AN AWFUL PREDICAMENT
Sleep? It was impossible.
In late June, I invited Tord Svenson to move into the third floor of the Gatehouse and he promptly accepted. After a reorganization of his company, he had suddenly found himself out on his ear. His former employer, a right-wing libertarian, had told the FBI to shove it when they called to voice their apprehensions about the notorious Keeper of the Divine Toad of the Neo-American Church being allowed to work for a living, but New England Nuclear, the new owner, saw the matter in a different light. When Billy heard about it, he seemed greatly amused.
“What’s so funny?” Tord asked. We were all breakfasting on the porch on perch I had caught in the lake that morning.
“You’re going to love this one, Art,” Billy said. “Guess who owns stock in New England Nuclear? Tim Leary. I bought him in just a month or two ago.”

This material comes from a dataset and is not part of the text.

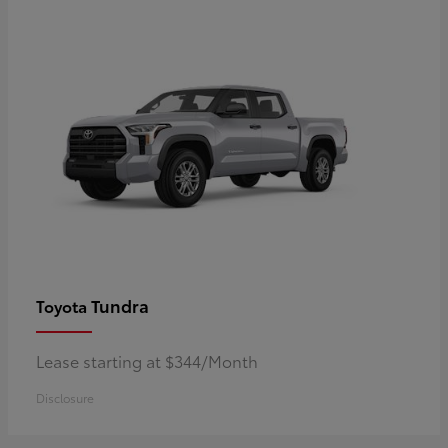
Tundra
Toyota
Lease starting at $344/Month
Disclosure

Was that so? Maybe Haines wasn’t so crazy after all. Nobody was buying me stock in New England Nuclear or anything else.
“Listen, Billy …” I started to say.
Billy waved his hands as if brushing away flies. He knew what I was going to say. I shouldn’t worry. He had all kinds of plans. He had to work out a tax deductible way of doing it.

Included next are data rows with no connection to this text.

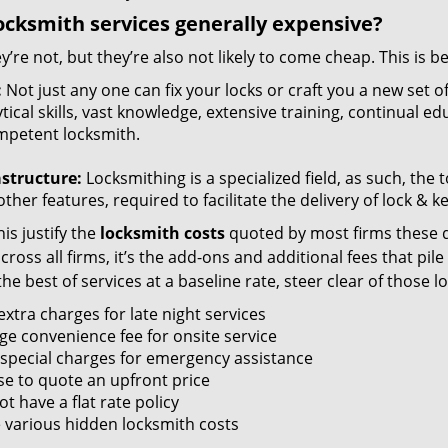
ocksmith services generally expensive?
y’re not, but they’re also not likely to come cheap. This is b
:
Not just any one can fix your locks or craft you a new set o
tical skills, vast knowledge, extensive training, continual 
mpetent locksmith.
astructure:
Locksmithing is a specialized field, as such, the
ther features, required to facilitate the delivery of lock & 
is justify the
locksmith costs
quoted by most firms these d
ross all firms, it’s the add-ons and additional fees that pile 
the best of services at a baseline rate, steer clear of those 
xtra charges for late night services
ge convenience fee for onsite service
 special charges for emergency assistance
se to quote an upfront price
t have a flat rate policy
 various hidden locksmith costs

OK. I changed the subject.
Tord, from the beginning, was bemused and morally offended by the feudal realities of life at Millbrook. His Scandinavian, populist principles were constantly violated right in front of his eyes. Every day, after visiting around the property, Tord would return to the Gatehouse with hilarious reports of a new outrage of Tim’s or Bill’s he had witnessed, but his sense of humor abandoned him when it came to the Bungalow and its inhabitants. Those pills were too fat to swallow. As we shall see, Tord’s social ideology eventually proved stronger than his psychedelic experience.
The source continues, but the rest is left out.